● **TASK PROMPT**:
Beginning at the line that contains "Find out more. (804, 29)", return every remaining line of the data below exactly; return nothing before it.

● **RECORDS FOR THIS TASK**:
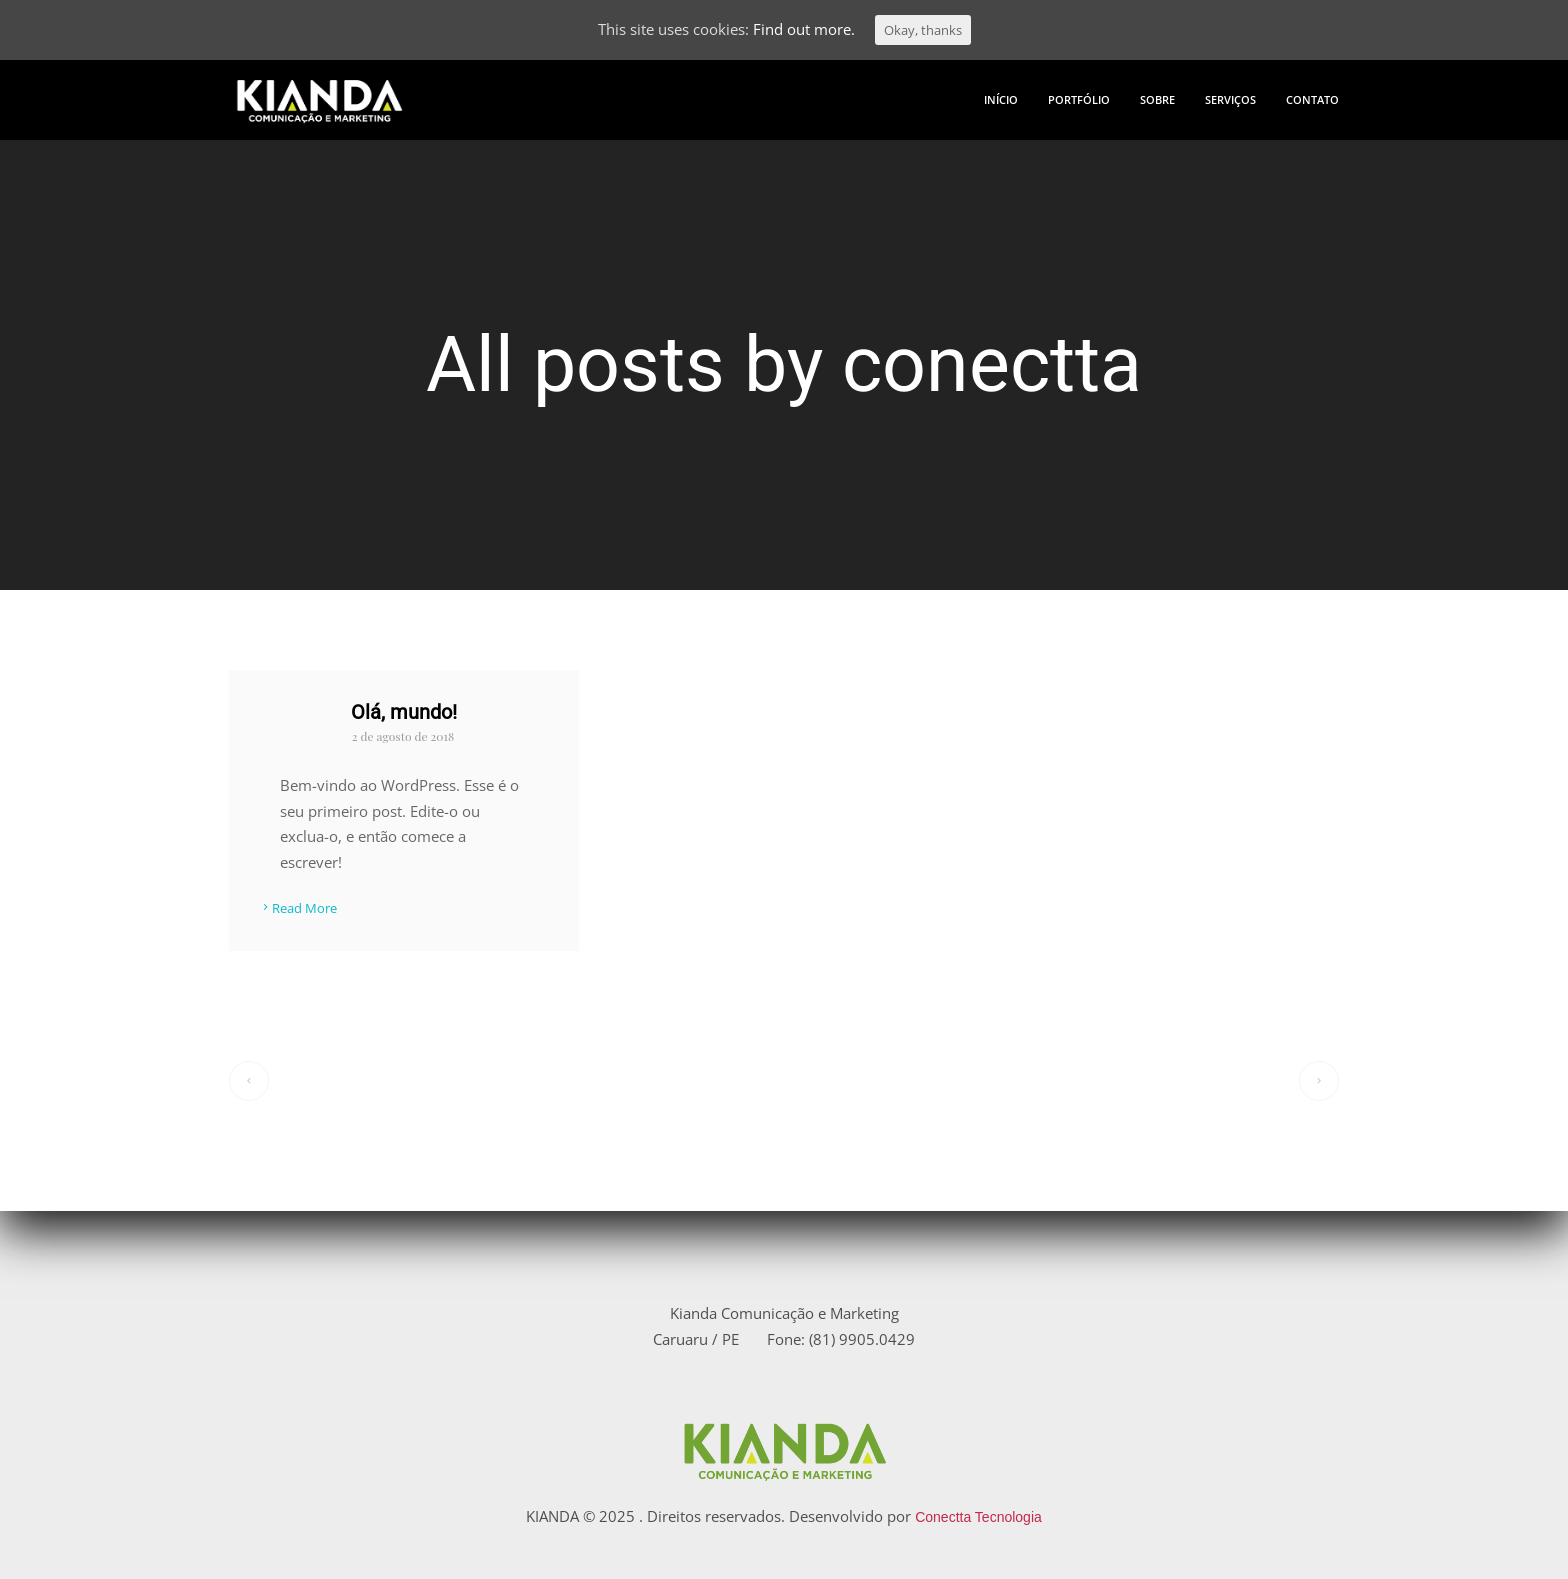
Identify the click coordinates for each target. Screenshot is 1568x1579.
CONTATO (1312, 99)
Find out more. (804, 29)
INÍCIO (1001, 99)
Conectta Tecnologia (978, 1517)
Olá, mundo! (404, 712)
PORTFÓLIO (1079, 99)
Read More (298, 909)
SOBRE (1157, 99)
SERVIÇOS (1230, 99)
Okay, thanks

● **TASK SOLUTION**:
Find out more. (804, 29)
INÍCIO (1001, 99)
Conectta Tecnologia (978, 1517)
Olá, mundo! (404, 712)
PORTFÓLIO (1079, 99)
Read More (298, 909)
SOBRE (1157, 99)
SERVIÇOS (1230, 99)
Okay, thanks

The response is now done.